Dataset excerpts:
====

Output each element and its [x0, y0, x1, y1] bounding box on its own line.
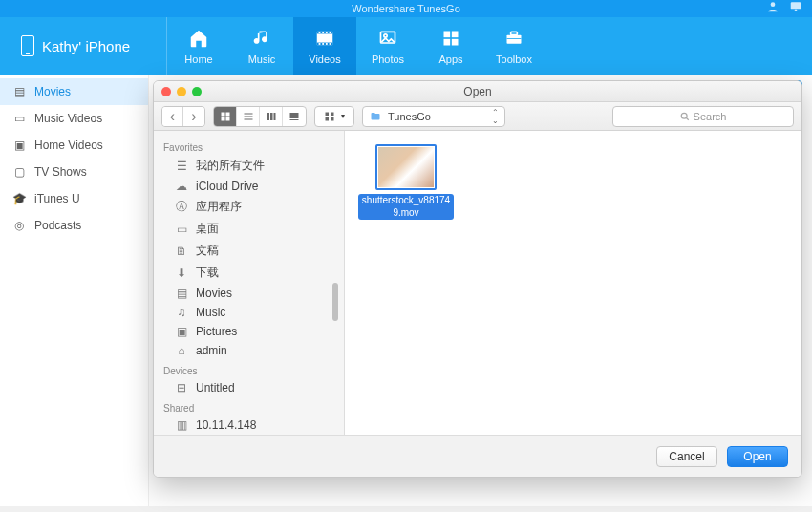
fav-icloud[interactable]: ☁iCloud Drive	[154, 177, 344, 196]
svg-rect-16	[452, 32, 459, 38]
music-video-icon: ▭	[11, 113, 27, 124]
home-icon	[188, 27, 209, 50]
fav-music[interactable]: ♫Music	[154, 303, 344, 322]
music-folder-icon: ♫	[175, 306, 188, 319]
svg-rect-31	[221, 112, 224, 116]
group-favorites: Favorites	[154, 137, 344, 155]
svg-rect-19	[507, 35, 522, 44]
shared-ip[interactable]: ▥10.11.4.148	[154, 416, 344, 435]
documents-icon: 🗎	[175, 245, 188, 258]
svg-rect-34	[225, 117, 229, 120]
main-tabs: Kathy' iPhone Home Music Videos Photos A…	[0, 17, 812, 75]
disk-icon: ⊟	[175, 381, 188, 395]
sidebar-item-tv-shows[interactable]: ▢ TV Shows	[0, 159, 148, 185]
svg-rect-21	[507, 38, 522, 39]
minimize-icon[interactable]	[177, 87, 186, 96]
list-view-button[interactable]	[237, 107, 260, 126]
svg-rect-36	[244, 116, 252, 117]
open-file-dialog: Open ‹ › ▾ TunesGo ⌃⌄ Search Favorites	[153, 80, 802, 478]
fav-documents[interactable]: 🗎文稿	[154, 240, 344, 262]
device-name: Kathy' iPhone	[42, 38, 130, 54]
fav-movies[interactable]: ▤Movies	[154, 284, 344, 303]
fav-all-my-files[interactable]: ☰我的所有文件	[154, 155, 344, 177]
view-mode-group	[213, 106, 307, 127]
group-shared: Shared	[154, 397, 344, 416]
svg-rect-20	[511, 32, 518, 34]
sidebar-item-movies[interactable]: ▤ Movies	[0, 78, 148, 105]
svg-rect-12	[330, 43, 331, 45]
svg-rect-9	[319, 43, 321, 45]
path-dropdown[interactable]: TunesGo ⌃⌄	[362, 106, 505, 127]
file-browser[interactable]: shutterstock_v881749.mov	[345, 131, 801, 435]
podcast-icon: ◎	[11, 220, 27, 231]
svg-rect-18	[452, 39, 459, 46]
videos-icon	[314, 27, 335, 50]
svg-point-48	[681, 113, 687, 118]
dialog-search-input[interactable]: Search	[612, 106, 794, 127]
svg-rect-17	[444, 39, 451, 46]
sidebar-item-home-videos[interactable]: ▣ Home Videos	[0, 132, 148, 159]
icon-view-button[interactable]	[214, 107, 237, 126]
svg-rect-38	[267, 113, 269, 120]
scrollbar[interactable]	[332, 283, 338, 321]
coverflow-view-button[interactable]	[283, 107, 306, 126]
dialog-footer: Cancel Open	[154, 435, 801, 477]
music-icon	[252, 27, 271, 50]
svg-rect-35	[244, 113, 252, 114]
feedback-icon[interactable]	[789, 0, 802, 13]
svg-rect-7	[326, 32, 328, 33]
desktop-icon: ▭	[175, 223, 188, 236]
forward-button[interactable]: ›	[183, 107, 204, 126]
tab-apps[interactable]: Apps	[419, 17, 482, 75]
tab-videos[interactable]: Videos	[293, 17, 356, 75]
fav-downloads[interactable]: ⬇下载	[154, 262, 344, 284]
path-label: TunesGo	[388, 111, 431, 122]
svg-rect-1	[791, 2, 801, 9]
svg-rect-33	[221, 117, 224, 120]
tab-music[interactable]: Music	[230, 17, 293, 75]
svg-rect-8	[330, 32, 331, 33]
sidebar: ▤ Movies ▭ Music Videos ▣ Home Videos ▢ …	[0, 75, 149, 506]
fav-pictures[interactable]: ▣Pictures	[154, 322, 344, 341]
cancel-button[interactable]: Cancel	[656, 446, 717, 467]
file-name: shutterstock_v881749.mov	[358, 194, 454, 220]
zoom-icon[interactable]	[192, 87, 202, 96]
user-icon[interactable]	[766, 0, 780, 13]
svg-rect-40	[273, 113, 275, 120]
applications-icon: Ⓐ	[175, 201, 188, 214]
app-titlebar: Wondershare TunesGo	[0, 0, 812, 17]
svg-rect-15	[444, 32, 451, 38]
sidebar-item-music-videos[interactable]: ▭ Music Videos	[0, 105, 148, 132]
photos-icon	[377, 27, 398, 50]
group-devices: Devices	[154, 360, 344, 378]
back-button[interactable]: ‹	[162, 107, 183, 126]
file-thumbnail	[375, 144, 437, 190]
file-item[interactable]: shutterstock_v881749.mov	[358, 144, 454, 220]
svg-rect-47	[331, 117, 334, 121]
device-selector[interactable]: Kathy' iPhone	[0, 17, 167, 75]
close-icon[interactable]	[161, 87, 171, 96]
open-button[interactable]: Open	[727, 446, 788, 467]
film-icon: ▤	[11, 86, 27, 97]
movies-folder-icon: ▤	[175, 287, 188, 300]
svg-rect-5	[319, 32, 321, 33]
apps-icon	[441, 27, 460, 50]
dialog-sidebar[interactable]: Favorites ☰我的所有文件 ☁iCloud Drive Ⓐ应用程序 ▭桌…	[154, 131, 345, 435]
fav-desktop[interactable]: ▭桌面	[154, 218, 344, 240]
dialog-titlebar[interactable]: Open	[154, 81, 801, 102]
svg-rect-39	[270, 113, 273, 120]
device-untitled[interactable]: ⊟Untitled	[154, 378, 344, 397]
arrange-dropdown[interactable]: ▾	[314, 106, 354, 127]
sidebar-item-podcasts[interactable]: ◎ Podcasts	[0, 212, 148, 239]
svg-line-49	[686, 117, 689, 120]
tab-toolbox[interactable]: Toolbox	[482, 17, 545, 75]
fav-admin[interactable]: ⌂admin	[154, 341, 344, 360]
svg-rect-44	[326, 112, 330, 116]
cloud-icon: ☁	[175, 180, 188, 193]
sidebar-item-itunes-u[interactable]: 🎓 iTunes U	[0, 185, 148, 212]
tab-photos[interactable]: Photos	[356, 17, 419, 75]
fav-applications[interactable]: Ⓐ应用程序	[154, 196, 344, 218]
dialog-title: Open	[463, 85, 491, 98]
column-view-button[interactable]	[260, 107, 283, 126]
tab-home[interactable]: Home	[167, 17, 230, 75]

====

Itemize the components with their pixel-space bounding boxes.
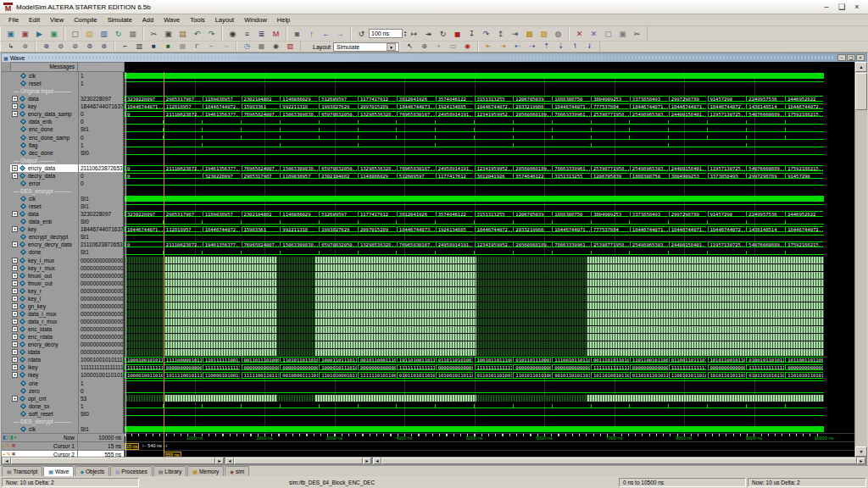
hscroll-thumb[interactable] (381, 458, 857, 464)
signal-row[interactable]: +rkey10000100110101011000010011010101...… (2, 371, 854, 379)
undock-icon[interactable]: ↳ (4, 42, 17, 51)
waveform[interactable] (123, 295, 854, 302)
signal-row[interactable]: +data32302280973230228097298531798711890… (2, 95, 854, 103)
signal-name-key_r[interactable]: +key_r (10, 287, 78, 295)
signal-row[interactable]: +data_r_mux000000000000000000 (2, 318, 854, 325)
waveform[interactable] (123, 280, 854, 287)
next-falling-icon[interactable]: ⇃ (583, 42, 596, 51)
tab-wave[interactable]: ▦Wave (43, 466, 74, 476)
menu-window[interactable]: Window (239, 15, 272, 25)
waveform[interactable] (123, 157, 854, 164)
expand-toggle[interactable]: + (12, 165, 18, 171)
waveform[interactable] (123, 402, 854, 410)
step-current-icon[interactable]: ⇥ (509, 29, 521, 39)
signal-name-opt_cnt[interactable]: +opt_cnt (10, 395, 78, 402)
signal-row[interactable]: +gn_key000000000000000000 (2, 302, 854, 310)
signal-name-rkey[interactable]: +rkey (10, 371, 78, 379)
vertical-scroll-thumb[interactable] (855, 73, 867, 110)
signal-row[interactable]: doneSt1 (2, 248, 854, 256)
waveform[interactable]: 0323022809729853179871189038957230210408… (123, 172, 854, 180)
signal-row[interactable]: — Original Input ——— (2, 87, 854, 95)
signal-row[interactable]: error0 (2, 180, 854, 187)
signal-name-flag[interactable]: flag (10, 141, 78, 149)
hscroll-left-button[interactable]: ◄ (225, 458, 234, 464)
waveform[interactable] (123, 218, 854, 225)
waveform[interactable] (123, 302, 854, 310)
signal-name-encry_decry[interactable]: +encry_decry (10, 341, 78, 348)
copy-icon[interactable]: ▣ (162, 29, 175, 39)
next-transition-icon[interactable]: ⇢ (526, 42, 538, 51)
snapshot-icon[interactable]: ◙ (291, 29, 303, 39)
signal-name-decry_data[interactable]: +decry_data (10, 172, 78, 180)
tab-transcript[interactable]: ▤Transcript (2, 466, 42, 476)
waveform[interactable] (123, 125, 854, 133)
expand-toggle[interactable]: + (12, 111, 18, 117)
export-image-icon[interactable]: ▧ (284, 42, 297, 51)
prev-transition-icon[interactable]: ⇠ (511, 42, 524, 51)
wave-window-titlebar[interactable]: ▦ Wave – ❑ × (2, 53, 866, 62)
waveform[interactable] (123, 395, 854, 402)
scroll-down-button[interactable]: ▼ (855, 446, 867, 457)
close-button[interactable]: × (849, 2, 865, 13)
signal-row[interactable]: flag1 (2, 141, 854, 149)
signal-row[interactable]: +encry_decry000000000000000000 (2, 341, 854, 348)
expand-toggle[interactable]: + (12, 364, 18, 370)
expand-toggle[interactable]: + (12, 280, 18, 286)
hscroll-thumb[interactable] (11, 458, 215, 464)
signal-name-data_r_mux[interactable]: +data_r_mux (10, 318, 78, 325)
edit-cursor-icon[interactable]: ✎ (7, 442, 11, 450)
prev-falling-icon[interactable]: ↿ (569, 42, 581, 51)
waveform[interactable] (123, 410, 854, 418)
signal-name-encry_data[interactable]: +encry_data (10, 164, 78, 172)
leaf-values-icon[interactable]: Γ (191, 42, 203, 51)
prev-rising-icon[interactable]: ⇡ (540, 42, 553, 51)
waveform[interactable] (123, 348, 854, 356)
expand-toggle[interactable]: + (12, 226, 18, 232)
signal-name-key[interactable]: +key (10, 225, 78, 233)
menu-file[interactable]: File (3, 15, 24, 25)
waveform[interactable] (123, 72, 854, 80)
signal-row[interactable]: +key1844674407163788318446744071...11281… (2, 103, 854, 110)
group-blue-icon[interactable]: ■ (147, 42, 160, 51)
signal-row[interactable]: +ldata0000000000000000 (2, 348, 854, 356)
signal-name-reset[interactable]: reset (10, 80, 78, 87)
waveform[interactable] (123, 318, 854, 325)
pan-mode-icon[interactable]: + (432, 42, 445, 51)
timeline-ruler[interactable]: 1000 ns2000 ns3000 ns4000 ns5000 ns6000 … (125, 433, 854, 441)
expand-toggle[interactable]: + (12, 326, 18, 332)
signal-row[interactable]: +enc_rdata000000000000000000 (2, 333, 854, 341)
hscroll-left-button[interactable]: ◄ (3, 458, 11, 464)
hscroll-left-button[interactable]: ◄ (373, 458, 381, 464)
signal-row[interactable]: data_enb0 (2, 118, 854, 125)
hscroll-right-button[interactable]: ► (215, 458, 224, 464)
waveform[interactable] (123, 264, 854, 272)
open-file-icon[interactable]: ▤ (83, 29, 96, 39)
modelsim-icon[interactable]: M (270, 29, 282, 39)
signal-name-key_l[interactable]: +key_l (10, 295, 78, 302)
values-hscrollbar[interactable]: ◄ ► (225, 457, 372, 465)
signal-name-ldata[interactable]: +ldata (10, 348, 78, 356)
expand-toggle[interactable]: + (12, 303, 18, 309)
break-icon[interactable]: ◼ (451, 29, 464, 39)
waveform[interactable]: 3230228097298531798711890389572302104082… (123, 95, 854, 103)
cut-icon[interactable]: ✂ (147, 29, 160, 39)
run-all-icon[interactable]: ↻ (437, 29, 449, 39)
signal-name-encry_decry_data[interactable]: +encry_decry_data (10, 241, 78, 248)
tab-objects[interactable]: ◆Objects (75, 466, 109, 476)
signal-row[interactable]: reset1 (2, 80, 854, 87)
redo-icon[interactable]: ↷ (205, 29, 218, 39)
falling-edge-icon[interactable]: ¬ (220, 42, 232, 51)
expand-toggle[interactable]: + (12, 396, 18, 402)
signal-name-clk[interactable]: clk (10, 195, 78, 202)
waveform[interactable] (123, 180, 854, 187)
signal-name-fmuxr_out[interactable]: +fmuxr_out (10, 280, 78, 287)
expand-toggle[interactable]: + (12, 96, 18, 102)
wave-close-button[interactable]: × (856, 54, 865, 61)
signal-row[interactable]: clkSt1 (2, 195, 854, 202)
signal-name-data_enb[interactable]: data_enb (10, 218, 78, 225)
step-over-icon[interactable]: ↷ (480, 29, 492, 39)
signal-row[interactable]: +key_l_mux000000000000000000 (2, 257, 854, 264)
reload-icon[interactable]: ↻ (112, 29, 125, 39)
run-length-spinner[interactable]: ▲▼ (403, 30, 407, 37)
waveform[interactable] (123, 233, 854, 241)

====

**EXERCISE BRIEF**. The answer must consist of every line from the entries above that contains the string "Search".

**EXERCISE RESULT**.
open-file-dialog: Open ‹ › ▾ TunesGo ⌃⌄ Search Favorites	[153, 80, 802, 478]
dialog-search-input[interactable]: Search	[612, 106, 794, 127]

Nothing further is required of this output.